***** Provided material *****

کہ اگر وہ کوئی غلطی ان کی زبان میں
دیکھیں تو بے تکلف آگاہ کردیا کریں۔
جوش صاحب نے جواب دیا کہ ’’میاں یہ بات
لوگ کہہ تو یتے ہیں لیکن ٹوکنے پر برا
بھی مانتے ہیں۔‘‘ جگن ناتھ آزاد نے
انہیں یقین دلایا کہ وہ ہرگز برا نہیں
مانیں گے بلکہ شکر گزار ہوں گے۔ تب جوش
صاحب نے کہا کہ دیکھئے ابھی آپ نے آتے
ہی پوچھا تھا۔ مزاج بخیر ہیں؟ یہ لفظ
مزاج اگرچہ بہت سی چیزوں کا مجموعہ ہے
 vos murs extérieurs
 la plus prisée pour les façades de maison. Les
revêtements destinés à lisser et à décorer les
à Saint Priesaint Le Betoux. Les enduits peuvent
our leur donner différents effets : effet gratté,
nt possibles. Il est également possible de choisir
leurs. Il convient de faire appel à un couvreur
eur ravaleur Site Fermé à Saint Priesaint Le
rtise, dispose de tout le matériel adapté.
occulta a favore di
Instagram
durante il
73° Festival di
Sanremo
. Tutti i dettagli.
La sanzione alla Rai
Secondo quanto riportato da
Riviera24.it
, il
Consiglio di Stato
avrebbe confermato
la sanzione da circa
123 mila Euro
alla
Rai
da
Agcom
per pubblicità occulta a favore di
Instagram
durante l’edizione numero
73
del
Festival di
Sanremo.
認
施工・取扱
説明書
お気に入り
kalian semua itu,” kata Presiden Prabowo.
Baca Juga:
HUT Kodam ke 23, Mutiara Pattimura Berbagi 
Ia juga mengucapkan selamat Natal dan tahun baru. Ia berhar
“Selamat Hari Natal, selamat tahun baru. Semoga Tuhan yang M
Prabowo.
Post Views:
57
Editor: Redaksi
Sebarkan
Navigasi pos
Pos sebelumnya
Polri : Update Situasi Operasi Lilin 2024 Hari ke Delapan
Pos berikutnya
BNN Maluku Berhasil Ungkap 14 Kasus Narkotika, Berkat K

*****

What is needed - Nothing but a number should be given: the count of lines in the data above with the word "Natal".

Written solution - 2